Dmitry Mikhel acknowledges the fact that there are several distinct forms of medical anthropology – from biocultural approach to political economy. That’s why, in fact, medical anthropology may be taught to ecology students, as well as to sociologists. In his course Dmitry partially manages to demonstrate that several approaches to the same issue can be applied without prejudice to each other.
The course logic goes as follows: first, the professor presents peculiarities of the research field and its history, keeping in mind that medical anthropology is a discourse on health that in reality is an interdisciplinary phenomenon. After that he comes to talk about health, and how environmental, diatery changes, as well as modifications in health maintenance strategies (including healing and biomedical interventions) affect it. Dmitry Mikhel stresses medical pluralism and a variety of cultural tradions of healthcare. An indispensable topic is health and reproduction.
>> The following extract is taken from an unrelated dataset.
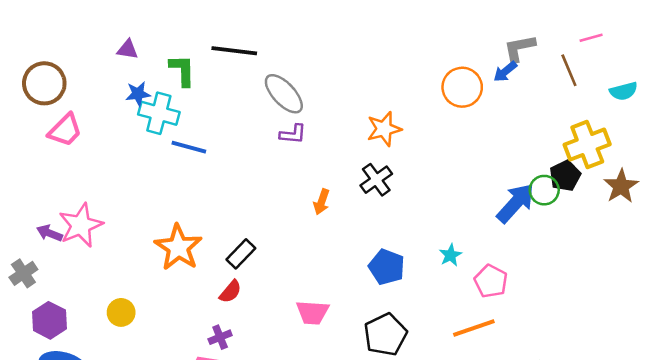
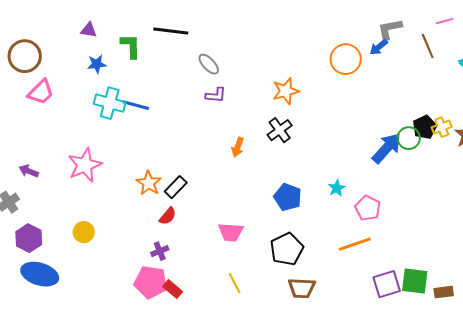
gray ellipse: (284, 94) -> (209, 64), size x0.7
cyan cross: (159, 113) -> (110, 103), moved
yellow cross: (587, 145) -> (442, 127), moved, size x0.6
pink star: (81, 225) -> (85, 165), moved
orange star: (178, 247) -> (149, 183), moved, size x0.7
The most interesting point, according to Dmitry Mikhel, is that in each topic students can look at themselves and their personal experience in health maintenance, their “experience of suffering”, i.e. as patients of medical institutions and not only.
Further on, Dmitry Mikhel elaborates on works of some of the most prominent medical anthropologists, including Merrill Singer, Hans Baer, Ann MacElroy, Margaret Lock and Nancy Scheper-Hughes, Arthur Kleinman, Paul Farmer, Wenda Trevathan and George Foster. Dmitry notices that he himself does not always manage to travel a lot around the world to meet major researchers in the area, but takes great pleasure in reading their works.
Dmitry Mikhel notices that his biography proves very well the interdisciplinary character of medical anthropology (in his academic career Dmitry Mikhel worked his way from history to philosophy and philosophical anthropology, and later to medical anthropology). He takes much pleasure in the research process, and is mostly involved in theoretic research, not fieldwork. Dmitry sees himself more like a methodologist doing propedeutic work. For all these years, Dmitry notes, he has been involved in medical anthropology propedeutics in Russia, organising “introduction” to this discipline.